> _What to do_
In the records below, find the line containing "Related Links" and retype it and every line after it exactly, adding nothing.

[Extracted page text data]
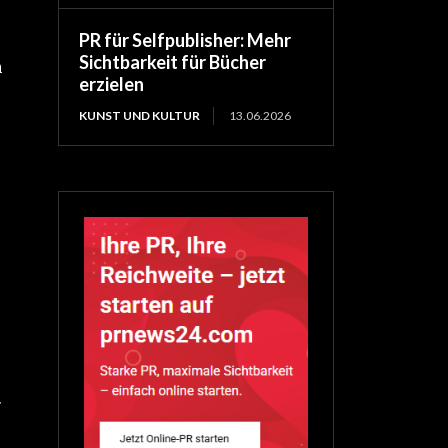
PR für Selfpublisher: Mehr
Sichtbarkeit für Bücher
n
erzielen
KUNST UND KULTUR
13.06.2026
.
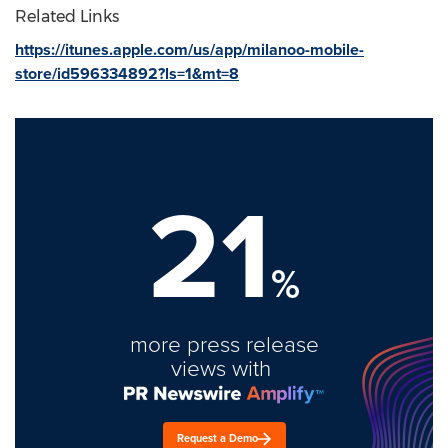
Related Links
https://itunes.apple.com/us/app/milanoo-mobile-
store/id596334892?ls=1&mt=8
21
%
more press release
views with
Request a Demo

> _Written answer_
Related Links
https://itunes.apple.com/us/app/milanoo-mobile-
store/id596334892?ls=1&mt=8
21
%
more press release
views with
Request a Demo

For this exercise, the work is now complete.